So the House leadership announced earlier today that there will be a vote in the House to defund Obamacare related to the kerfuffle over the looming government shutdown. In a way, this doesn't change the basic dynamic at play here. Greg Sargent gamed out the scenarios in a post, sizing up possible Senate responses to such a vote, and they all end up in the same place: Since Senate Democrats will never accept a defunding and will just toss a bill back to the House stripping that out, the House Republicans are likely to end up in a position where either they accept that, thus infuriating their base, or say we won't accept, thus shouldering most of the blame for a government shutdown.
In that sense this new announcement doesn't change anything. These were the stakes yesterday. But I think it changes things psychically. Such a vote, assuming it passes, will constitute a much more recalcitrant public stance than would be the case if the party didn't take such a vote.
Without a vote defunding Obamacare, only a relatively small percentage of the population can probably keep track of what's going on. It's an argument about the sequester and funding levels. That's an argument that any reasonably skilled pol can fudge and turn into a situation that leaves most observers walking away thinking well, they're both probably lying, and the truth is somewhere in the middle, and they're both to blame.

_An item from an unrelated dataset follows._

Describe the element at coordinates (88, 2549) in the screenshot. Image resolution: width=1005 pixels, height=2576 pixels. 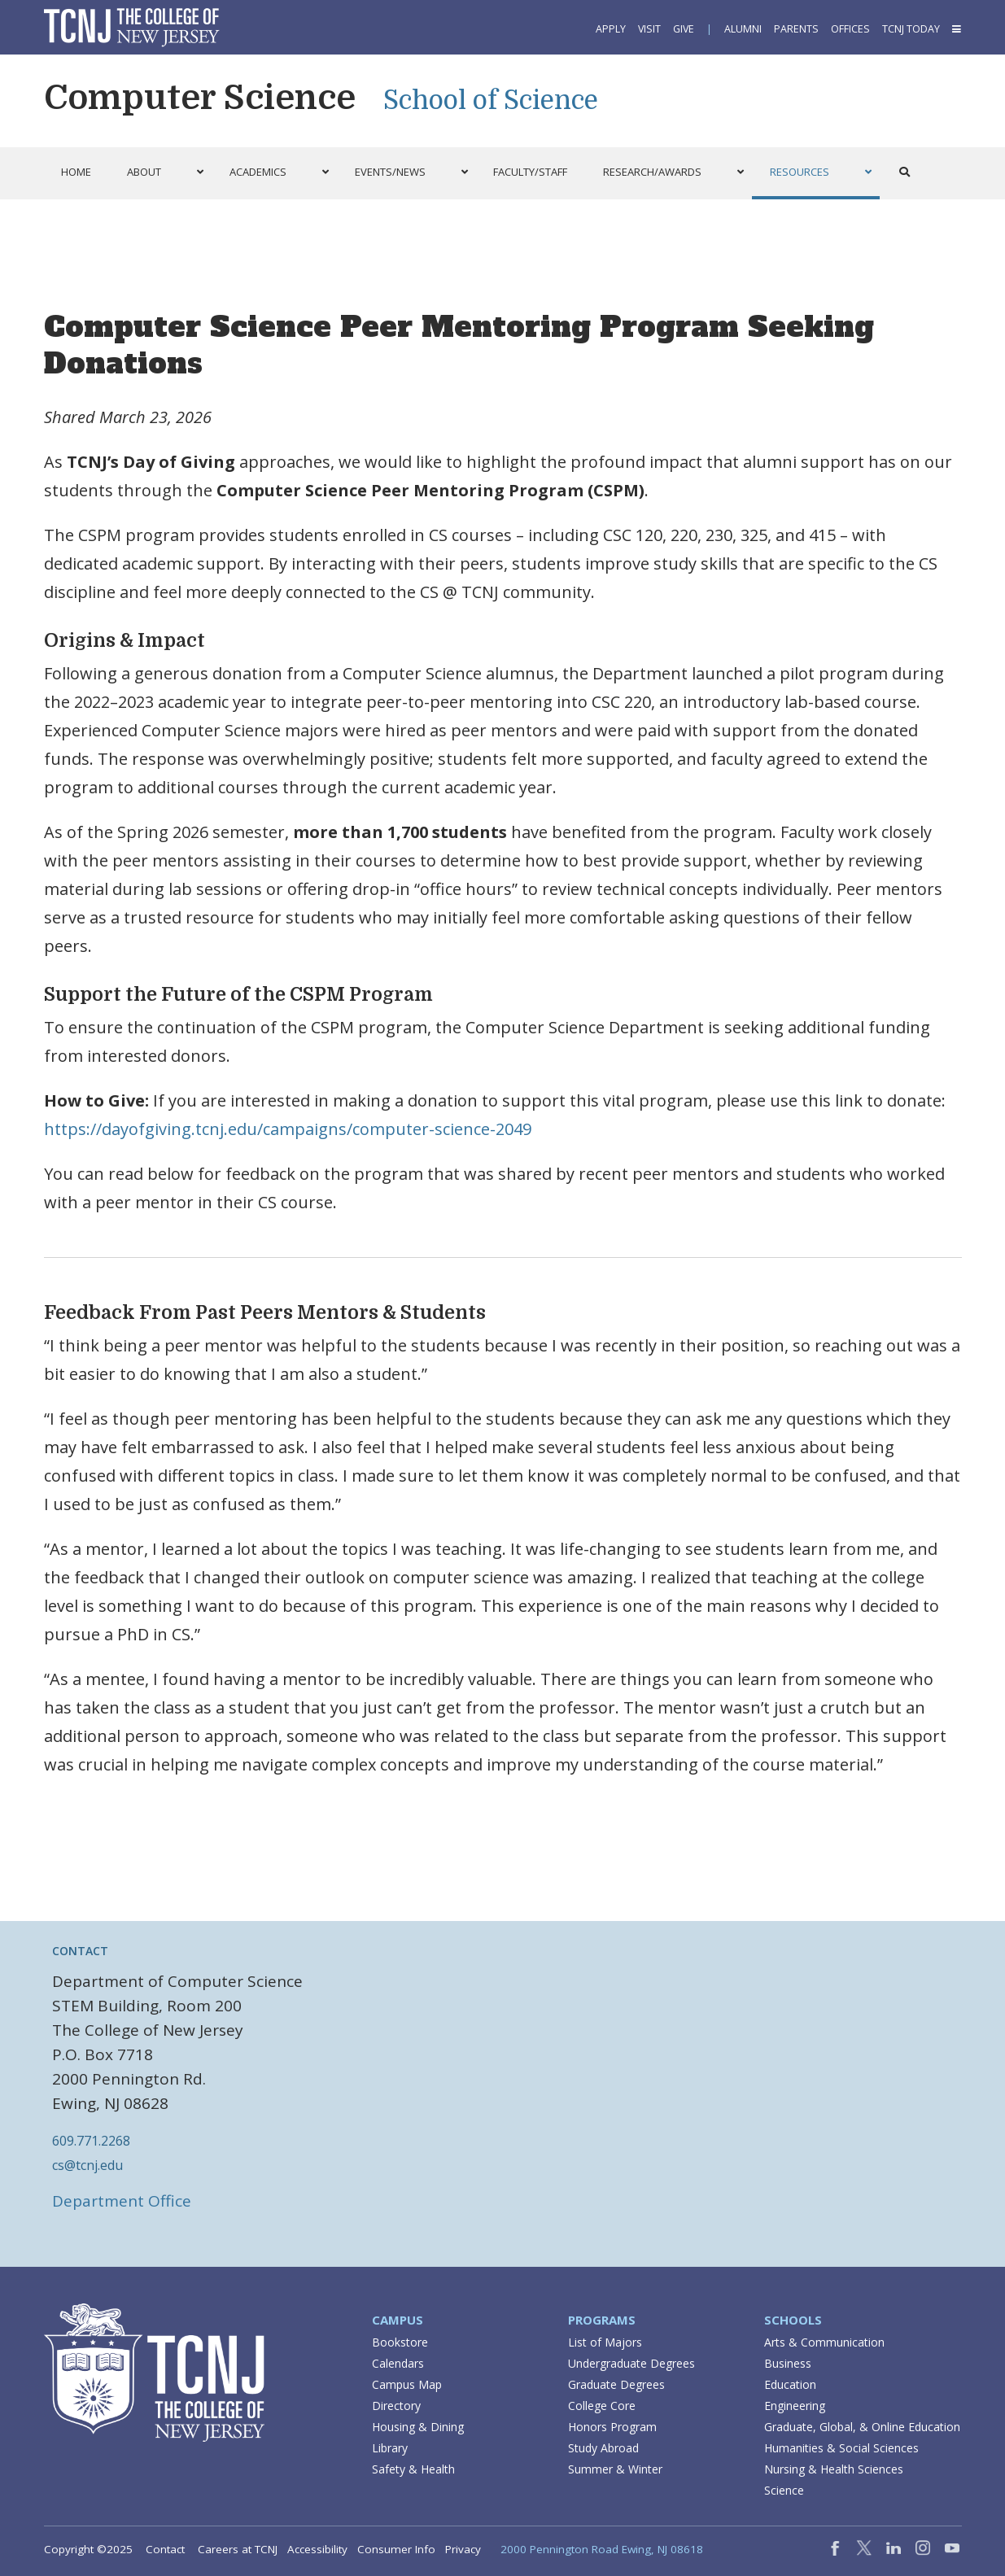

But if the House Republicans essentially take the position "Congress must defund this existing and Supreme Court-okayed law or else we're going to shut down the government" is, I think, another matter entirely. Most of them don't care. Most of them care only about the blowback in their distrcits, and for most Republicans, there will be far more blowback against a member who doesn't vote to defund than against a member who is seen as having 1/435th of a hand in the shutting down of government. In a lot of these districts, the latter would even be applauded.
But the leadership is supposed to think differently, take a slightly broader view. I suppose they think that can get away with it because the ACA is still basically unpopular, even though a new batch of polls is showing that larger pluralities have come to accept the fact that it does exist and Republicans should drop all this mishegos. Or it's just another case of Boehner caving in.
If it's really true that he's leaving at the end of this Congress, it'd be nice to think that he'll take one stand against his crazies. Just one. Permit a vote on the immigration bill, say. But I doubt he will. He's retiring, but presumably not to move back to Cincy to run his old bar. He's headed straight to K Street, and if he's going to earn that $5 million a year and Congressional Country Club lifetime membership (if he doesn't already have one), he's going to have to keep good relations with his successor.